- [What is being asked]: Write the records out exactly, so that no picture remains in the copy.

- [Records provided]:

----------------------------------------

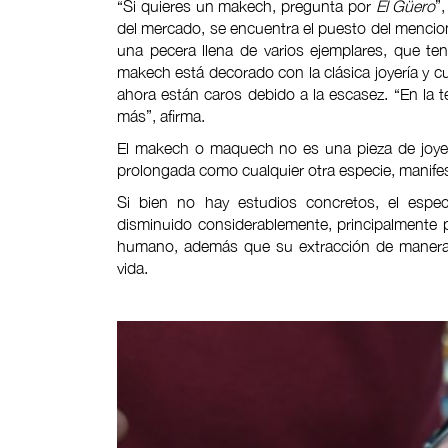
“Si quieres un makech, pregunta por
El Güero
”
del mercado, se encuentra el puesto del menci
una pecera llena de varios ejemplares, que te
makech está decorado con la clásica joyería y c
ahora están caros debido a la escasez. “En la 
más”, afirma.
El makech o maquech no es una pieza de joyer
prolongada como cualquier otra especie, manifes
Si bien no hay estudios concretos, el espec
disminuido considerablemente, principalmente p
humano, además que su extracción de manera 
vida.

----------------------------------------

- [Response box]:
“Si quieres un makech, pregunta por
El Güero
”
del mercado, se encuentra el puesto del menci
una pecera llena de varios ejemplares, que te
makech está decorado con la clásica joyería y c
ahora están caros debido a la escasez. “En la 
más”, afirma.
El makech o maquech no es una pieza de joyer
prolongada como cualquier otra especie, manifes
Si bien no hay estudios concretos, el espec
disminuido considerablemente, principalmente p
humano, además que su extracción de manera 
vida.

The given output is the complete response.